なりたち
象形 表示として樹(た)てた標木(目印の木)の形。標木の上部に横木をつけ、そこに
さい(神への祈りの文である祝詞(のりと)を入れてある器の形)をつける。これによってその場所が聖化されるので、才は神聖な場所として「ある」ことをいう。木を樹てのはわが国の柴(小さな雑木)を祭場の境界に刺して、柴の力で土地を聖化する柴刺(しばさし)の習俗と同じで神が天から降下して寄りつく所を聖化する方法である。才は聖化され、神聖なものとしてあるというのがもとの意味であり、才は、在(ある)のもとの字である。金文では「正月に才(あ)り」のように、在の意味に用いる。

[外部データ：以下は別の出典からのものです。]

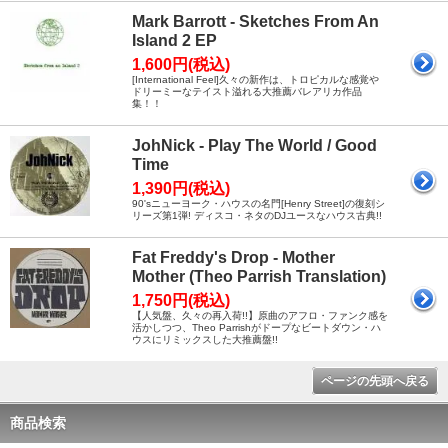
Mark Barrott - Sketches From An
Island 2 EP
1,600円(税込)
[International Feel]久々の新作は、トロピカルな感覚や
ドリーミーなテイスト溢れる大推薦バレアリカ作品
集！！
JohNick - Play The World / Good
Time
1,390円(税込)
90'sニューヨーク・ハウスの名門[Henry Street]の復刻シ
リーズ第1弾! ディスコ・ネタのDJユースなハウス古典!!
Fat Freddy's Drop - Mother
Mother (Theo Parrish Translation)
1,750円(税込)
【人気盤、久々の再入荷!!】原曲のアフロ・ファンク感を
活かしつつ、Theo Parrishがドープなビートダウン・ハ
ウスにリミックスした大推薦盤!!
ページの先頭へ戻る
商品検索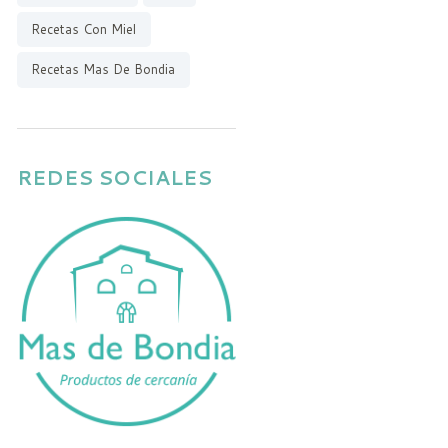
Recetas Con Miel
Recetas Mas De Bondia
REDES SOCIALES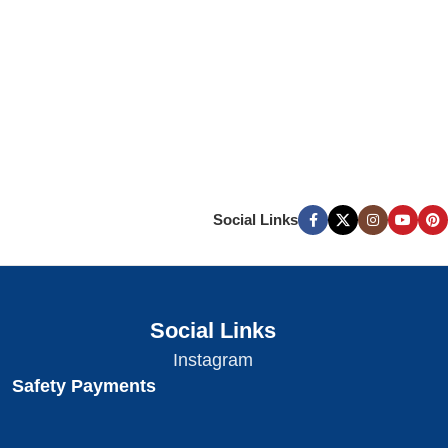
Social Links
Social Links
Instagram
Safety Payments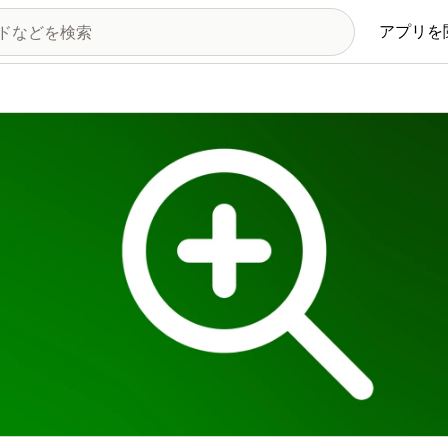
アプリを
の画像ギャラリー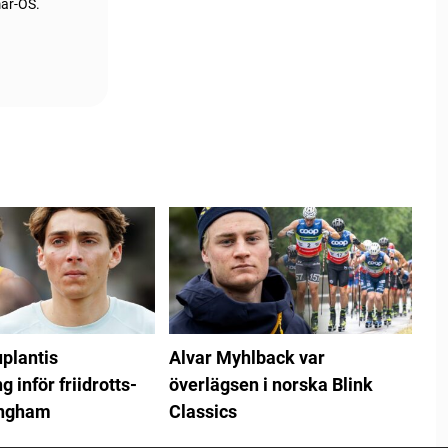
mar-OS.
plantis
Alvar Myhlback var
 inför friidrotts-
överlägsen i norska Blink
ingham
Classics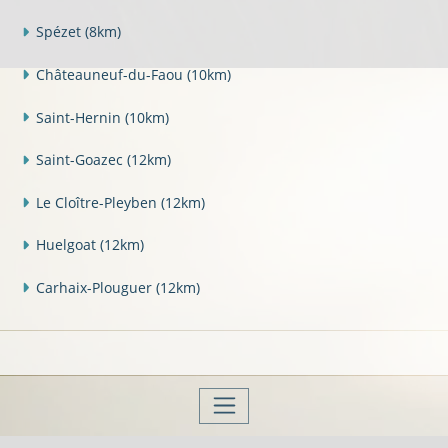
Spézet
(8km)
Châteauneuf-du-Faou
(10km)
Saint-Hernin
(10km)
Saint-Goazec
(12km)
Le Cloître-Pleyben
(12km)
Huelgoat
(12km)
Carhaix-Plouguer
(12km)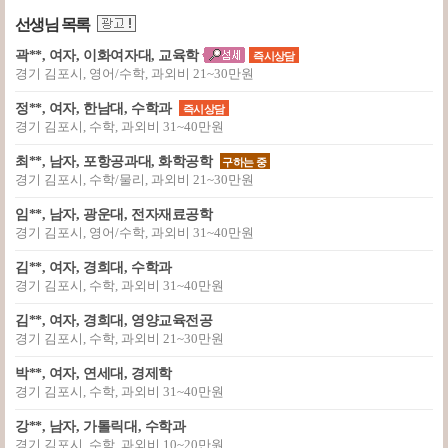
선생님 목록
곽**, 여자, 이화여자대, 교육학
즉시상담
경기 김포시, 영어/수학, 과외비 21~30만원
정**, 여자, 한남대, 수학과
즉시상담
경기 김포시, 수학, 과외비 31~40만원
최**, 남자, 포항공과대, 화학공학
구하는 중
경기 김포시, 수학/물리, 과외비 21~30만원
임**, 남자, 광운대, 전자재료공학
경기 김포시, 영어/수학, 과외비 31~40만원
김**, 여자, 경희대, 수학과
경기 김포시, 수학, 과외비 31~40만원
김**, 여자, 경희대, 영양교육전공
경기 김포시, 수학, 과외비 21~30만원
박**, 여자, 연세대, 경제학
경기 김포시, 수학, 과외비 31~40만원
강**, 남자, 가톨릭대, 수학과
경기 김포시, 수학, 과외비 10~20만원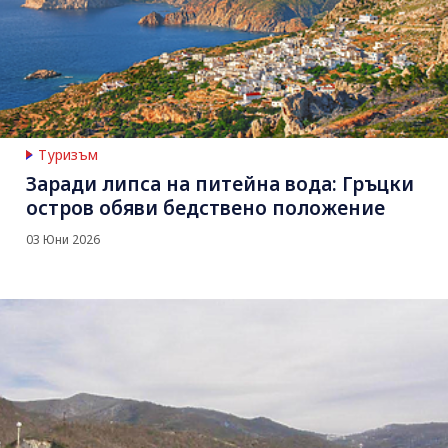
Туризъм
Заради липса на питейна вода: Гръцки
остров обяви бедствено положение
03 Юни 2026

のち聖器として小さな鉞(まさかり)の頭部の形(士)を加えて在となり、子を加えて存(ある、いきる)となる。存在とは、神聖なものとしてあるということである。新しい器物が作られたとき、聖なる標(しるし)として才の形のお札(ふだ)のようにつけて祓(はら)い清める。才を戈(ほこ)の上につけた形が𢦏(さい・はじめ)で、裁(たつ)・栽(うえる)・載(はじめ)は音が𢦏の字である。才能(生まれつきの頭の働きと能力)の意味も、はじめから存在するもののうちにある働きの意味であろう。「ある」というのがもとの意味であったが、のちに才智(さいち)・才知(頭の働き、また、頭の働きの鋭いこと)の意味に用いる。